外交部の何亜非副部長は、第11期全人代常務委第4回会議で次のように説明した。「中日両国の貿易経済関係と人員往来は日増しに高まり、密接になっている。同時に中日にまたがる刑事事件もときおり発生している。司法分野でも両国の協力が日増しに密接になっている。2004年、日本側は中国に刑罰に処すべき犯人の引き渡しを提案してきた。実状を考慮し、中国は両国刑事司法共助条約を先に締結すべきだと提案し、日本側も積極的にこれに応じた。これにより07年12月、中国の楊潔篪外交部長と日本の高村正彦外相はそれぞれ自国政府を代表し、北京で『中日刑事司法共助条約』に署名した」という。
『中日刑事司法共助条約』は21条項で構成され、主に条約の適用範囲、協力拒否の理由、司法協力請求の形式と内容、執行請求の方式と費用、機密と使用制限、証拠の取調べ、公文書の届け、争議の解決、条約発効と終止の手順などが記載されている。

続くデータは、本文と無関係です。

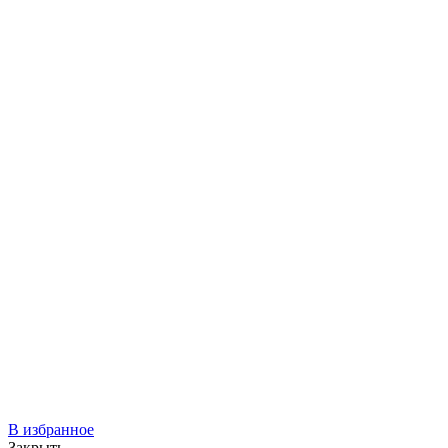
В избранное
Закрыть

国務院の審査を経て、『中日刑事司法共助条約』の内容は中国の法律の基本原則と司法実践に適合し、中国の利益と実情に合うものだと認定された。これにより、「この条約の批准と成立は、司法分野での中日両国の協力を促すことにつながり、両国の友好協力関係のさらなる増進を促すことに役立つ」との意見が付された。
全人代外事委員会は、全人代常務委に当該条約の批准を提案している。